All of the entries must be reproduced exactly, with no images carried over.
[[ Data records open ]]
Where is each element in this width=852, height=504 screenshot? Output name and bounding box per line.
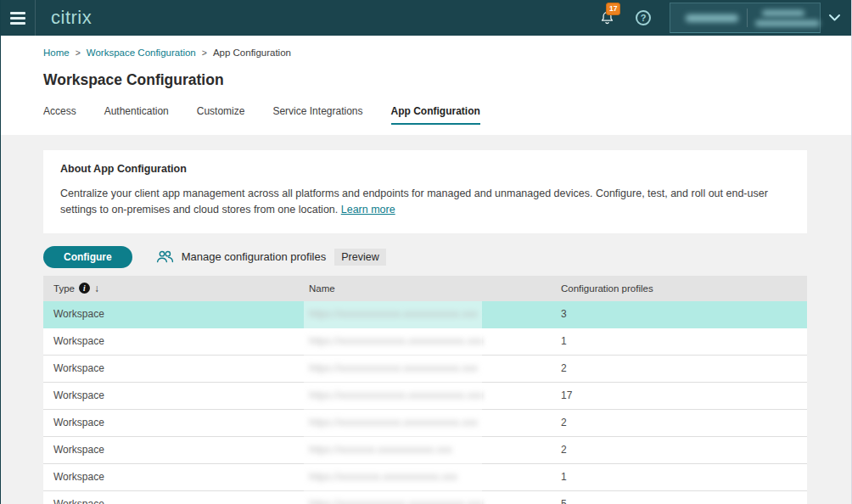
breadcrumb: HomeWorkspace ConfigurationApp Configura… — [43, 36, 809, 58]
cell-name-redacted: https://xxxxxxxxxxxxx.xxxxxxxxxxx.xxx — [299, 389, 551, 401]
page-title: Workspace Configuration — [43, 71, 809, 89]
topbar-right: 17 ? — [599, 0, 851, 36]
configuration-table: Type i ↓ Name Configuration profiles Wor… — [43, 276, 807, 504]
account-id-redacted — [755, 20, 820, 26]
account-details-redacted — [755, 10, 820, 26]
content-area: About App Configuration Centralize your … — [1, 135, 851, 504]
cell-type: Workspace — [43, 362, 299, 374]
tab[interactable]: Service Integrations — [272, 105, 362, 125]
tab[interactable]: Authentication — [104, 105, 169, 125]
cell-profile-count: 2 — [551, 362, 807, 374]
column-profiles: Configuration profiles — [551, 283, 807, 294]
app-window: citrix 17 ? — [0, 0, 852, 504]
help-button[interactable]: ? — [636, 10, 651, 25]
breadcrumb-item[interactable]: Home — [43, 48, 87, 58]
breadcrumb-item[interactable]: App Configuration — [213, 48, 291, 58]
cell-type: Workspace — [43, 471, 299, 483]
topbar: citrix 17 ? — [1, 0, 851, 36]
info-icon[interactable]: i — [79, 283, 90, 294]
cell-profile-count: 17 — [551, 389, 807, 401]
table-row[interactable]: Workspace https://xxxxxxxxxxxx.xxxxxxxxx… — [43, 301, 807, 328]
table-row[interactable]: Workspace https://xxxxxxxxxxxxx.xxxxxxxx… — [43, 383, 807, 410]
cell-profile-count: 2 — [551, 444, 807, 456]
table-header: Type i ↓ Name Configuration profiles — [43, 276, 807, 301]
cell-name-redacted: https://xxxxxxx.xxxxxxxxxxx.xxx — [299, 444, 551, 456]
menu-icon[interactable] — [1, 0, 36, 36]
table-row[interactable]: Workspace https://xxxxxxxxxxxxx.xxxxxxxx… — [43, 328, 807, 356]
actions-row: Configure Manage configuration profiles … — [43, 246, 807, 268]
notification-badge: 17 — [606, 3, 620, 15]
cell-profile-count: 1 — [551, 471, 807, 483]
question-icon: ? — [641, 13, 647, 23]
tab[interactable]: Access — [43, 105, 76, 125]
account-org-redacted — [686, 14, 738, 22]
column-name: Name — [299, 283, 551, 294]
page-head: HomeWorkspace ConfigurationApp Configura… — [1, 36, 851, 135]
citrix-logo: citrix — [51, 8, 92, 27]
cell-profile-count: 5 — [551, 498, 807, 504]
column-type: Type i ↓ — [43, 283, 299, 294]
table-row[interactable]: Workspace https://xxxxxxxx.xxxxxxxxxxx.x… — [43, 464, 807, 491]
account-divider — [747, 8, 748, 27]
cell-name-redacted: https://xxxxxxxxxxxx.xxxxxxxxxxx.xxx — [299, 362, 551, 374]
cell-type: Workspace — [43, 444, 299, 456]
configure-button[interactable]: Configure — [43, 246, 132, 268]
cell-name-redacted: https://xxxxxxxxxxxxx.xxxxxxxxxxx.xxx — [299, 335, 551, 347]
cell-type: Workspace — [43, 335, 299, 347]
account-menu[interactable] — [670, 3, 821, 33]
learn-more-link[interactable]: Learn more — [341, 204, 395, 216]
account-name-redacted — [762, 10, 804, 16]
cell-type: Workspace — [43, 389, 299, 401]
tab[interactable]: App Configuration — [391, 105, 480, 125]
cell-type: Workspace — [43, 498, 299, 504]
notifications-button[interactable]: 17 — [599, 9, 615, 26]
cell-type: Workspace — [43, 308, 299, 320]
people-icon — [156, 250, 174, 263]
chevron-down-icon[interactable] — [828, 14, 841, 22]
manage-profiles-label[interactable]: Manage configuration profiles — [182, 250, 327, 263]
table-row[interactable]: Workspace https://xxxxxxxxxxxxx.xxxxxxxx… — [43, 491, 807, 504]
about-body: Centralize your client app management ac… — [60, 186, 790, 218]
cell-name-redacted: https://xxxxxxxxxxxxx.xxxxxxxxxxx.xxx — [299, 498, 551, 504]
table-row[interactable]: Workspace https://xxxxxxxxxxxx.xxxxxxxxx… — [43, 356, 807, 383]
tab[interactable]: Customize — [197, 105, 245, 125]
table-row[interactable]: Workspace https://xxxxxxxxxxxx.xxxxxxxxx… — [43, 410, 807, 437]
cell-profile-count: 2 — [551, 417, 807, 428]
sort-descending-icon[interactable]: ↓ — [94, 283, 99, 294]
about-card: About App Configuration Centralize your … — [43, 150, 807, 233]
tab-bar: AccessAuthenticationCustomizeService Int… — [43, 105, 809, 125]
breadcrumb-item[interactable]: Workspace Configuration — [87, 48, 213, 58]
cell-type: Workspace — [43, 417, 299, 428]
cell-profile-count: 1 — [551, 335, 807, 347]
preview-button[interactable]: Preview — [334, 249, 385, 266]
cell-name-redacted: https://xxxxxxxx.xxxxxxxxxxx.xxx — [299, 471, 551, 483]
about-heading: About App Configuration — [60, 163, 790, 175]
cell-name-redacted: https://xxxxxxxxxxxx.xxxxxxxxxxx.xxx — [299, 308, 551, 320]
cell-name-redacted: https://xxxxxxxxxxxx.xxxxxxxxxxx.xxx — [299, 417, 551, 428]
cell-profile-count: 3 — [551, 308, 807, 320]
table-row[interactable]: Workspace https://xxxxxxx.xxxxxxxxxxx.xx… — [43, 437, 807, 464]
[[ Data records closed ]]
#### Answer space:
Where is each element in this width=852, height=504 screenshot? Output name and bounding box per line.
breadcrumb: HomeWorkspace ConfigurationApp Configura… — [43, 36, 809, 58]
cell-name-redacted: https://xxxxxxxxxxxxx.xxxxxxxxxxx.xxx — [299, 389, 551, 401]
page-title: Workspace Configuration — [43, 71, 809, 89]
topbar-right: 17 ? — [599, 0, 851, 36]
configuration-table: Type i ↓ Name Configuration profiles Wor… — [43, 276, 807, 504]
account-id-redacted — [755, 20, 820, 26]
account-details-redacted — [755, 10, 820, 26]
content-area: About App Configuration Centralize your … — [1, 135, 851, 504]
cell-type: Workspace — [43, 362, 299, 374]
tab[interactable]: Service Integrations — [272, 105, 362, 125]
tab[interactable]: Authentication — [104, 105, 169, 125]
cell-profile-count: 2 — [551, 362, 807, 374]
column-profiles: Configuration profiles — [551, 283, 807, 294]
app-window: citrix 17 ? — [0, 0, 852, 504]
help-button[interactable]: ? — [636, 10, 651, 25]
breadcrumb-item[interactable]: Home — [43, 48, 87, 58]
breadcrumb-item[interactable]: App Configuration — [213, 48, 291, 58]
cell-type: Workspace — [43, 471, 299, 483]
topbar: citrix 17 ? — [1, 0, 851, 36]
info-icon[interactable]: i — [79, 283, 90, 294]
cell-profile-count: 17 — [551, 389, 807, 401]
table-row[interactable]: Workspace https://xxxxxxxxxxxx.xxxxxxxxx… — [43, 301, 807, 328]
table-row[interactable]: Workspace https://xxxxxxxxxxxxx.xxxxxxxx… — [43, 383, 807, 410]
cell-profile-count: 2 — [551, 444, 807, 456]
table-header: Type i ↓ Name Configuration profiles — [43, 276, 807, 301]
cell-name-redacted: https://xxxxxxx.xxxxxxxxxxx.xxx — [299, 444, 551, 456]
menu-icon[interactable] — [1, 0, 36, 36]
table-row[interactable]: Workspace https://xxxxxxxxxxxxx.xxxxxxxx… — [43, 328, 807, 356]
actions-row: Configure Manage configuration profiles … — [43, 246, 807, 268]
notification-badge: 17 — [606, 3, 620, 15]
cell-profile-count: 1 — [551, 471, 807, 483]
question-icon: ? — [641, 13, 647, 23]
tab[interactable]: Access — [43, 105, 76, 125]
account-org-redacted — [686, 14, 738, 22]
column-name: Name — [299, 283, 551, 294]
page-head: HomeWorkspace ConfigurationApp Configura… — [1, 36, 851, 135]
citrix-logo: citrix — [51, 8, 92, 27]
cell-profile-count: 5 — [551, 498, 807, 504]
column-type: Type i ↓ — [43, 283, 299, 294]
table-row[interactable]: Workspace https://xxxxxxxx.xxxxxxxxxxx.x… — [43, 464, 807, 491]
account-divider — [747, 8, 748, 27]
cell-name-redacted: https://xxxxxxxxxxxx.xxxxxxxxxxx.xxx — [299, 362, 551, 374]
cell-type: Workspace — [43, 444, 299, 456]
configure-button[interactable]: Configure — [43, 246, 132, 268]
cell-name-redacted: https://xxxxxxxxxxxxx.xxxxxxxxxxx.xxx — [299, 335, 551, 347]
cell-type: Workspace — [43, 335, 299, 347]
account-menu[interactable] — [670, 3, 821, 33]
learn-more-link[interactable]: Learn more — [341, 204, 395, 216]
account-name-redacted — [762, 10, 804, 16]
cell-type: Workspace — [43, 389, 299, 401]
tab[interactable]: App Configuration — [391, 105, 480, 125]
cell-type: Workspace — [43, 498, 299, 504]
notifications-button[interactable]: 17 — [599, 9, 615, 26]
cell-type: Workspace — [43, 308, 299, 320]
people-icon — [156, 250, 174, 263]
chevron-down-icon[interactable] — [828, 14, 841, 22]
manage-profiles-label[interactable]: Manage configuration profiles — [182, 250, 327, 263]
table-row[interactable]: Workspace https://xxxxxxxxxxxxx.xxxxxxxx… — [43, 491, 807, 504]
about-body: Centralize your client app management ac… — [60, 186, 790, 218]
cell-name-redacted: https://xxxxxxxxxxxxx.xxxxxxxxxxx.xxx — [299, 498, 551, 504]
table-row[interactable]: Workspace https://xxxxxxxxxxxx.xxxxxxxxx… — [43, 356, 807, 383]
tab[interactable]: Customize — [197, 105, 245, 125]
table-row[interactable]: Workspace https://xxxxxxxxxxxx.xxxxxxxxx… — [43, 410, 807, 437]
cell-profile-count: 2 — [551, 417, 807, 428]
sort-descending-icon[interactable]: ↓ — [94, 283, 99, 294]
about-card: About App Configuration Centralize your … — [43, 150, 807, 233]
tab-bar: AccessAuthenticationCustomizeService Int… — [43, 105, 809, 125]
breadcrumb-item[interactable]: Workspace Configuration — [87, 48, 213, 58]
cell-type: Workspace — [43, 417, 299, 428]
cell-profile-count: 1 — [551, 335, 807, 347]
preview-button[interactable]: Preview — [334, 249, 385, 266]
cell-name-redacted: https://xxxxxxxx.xxxxxxxxxxx.xxx — [299, 471, 551, 483]
about-heading: About App Configuration — [60, 163, 790, 175]
cell-name-redacted: https://xxxxxxxxxxxx.xxxxxxxxxxx.xxx — [299, 308, 551, 320]
cell-name-redacted: https://xxxxxxxxxxxx.xxxxxxxxxxx.xxx — [299, 417, 551, 428]
cell-profile-count: 3 — [551, 308, 807, 320]
table-row[interactable]: Workspace https://xxxxxxx.xxxxxxxxxxx.xx… — [43, 437, 807, 464]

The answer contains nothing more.